We have already noted (Chapter 11) that Zeezrom began to fear and tremble because the missionaries were able to tell his very thoughts. The manner of his life was laid bare before him, and in it he saw the duplicity of his motives and the blackness of his heart. He became sore afraid, for we imagine he had hidden there some follies which he would fain forget, and in trepidation lest Alma or Amulek should reveal them, he trembled more and more at the prospect. Also, we have noted that although Zeezrom had sunk to a depth of moral turpitude from which men seldom rise, he was not the base creature who revels in filth because his comrades are unclean. He saw and realized that the light that surrounded Alma and Amulek was the Light of Truth, and the power he was combating was the Power of God. His heart began to acknowledge its guilt.
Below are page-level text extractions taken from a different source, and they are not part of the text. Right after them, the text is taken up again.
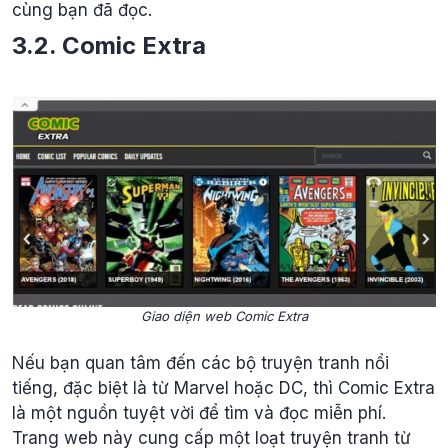
cùng bạn đã đọc.
3.2. Comic Extra
Giao diện web Comic Extra
Nếu bạn quan tâm đến các bộ truyện tranh nổi
tiếng, đặc biệt là từ Marvel hoặc DC, thì Comic Extra
là một nguồn tuyệt vời để tìm và đọc miễn phí.
Trang web này cung cấp một loạt truyện tranh từ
In this frame of mind and spirit, Zeezrom commenced to inquire of the missionaries of things pertaining to the Kingdom of God. Not now in mockery, nor did he revile the warnings of Alma and Amulek, but in solemn earnestness, he sought to know the meaning of Amulek's words that all, both the just and the unjust, shall rise from the dead, "and are brought to stand before God to be judged according to their works."
The answers to the questions he asked were like a two-edged sword, piercing to his innermost soul, bringing to him a terrible sense of his awful position before God, and encompassing him with the pains of hell which in his case was remorse. Zeezrom realized that he had been a leader in inquity, that his lyings and deceptions had greatly contributed to dragging the people down to their existing state of corruption, and that he was among those most responsible for the hardness of their hearts.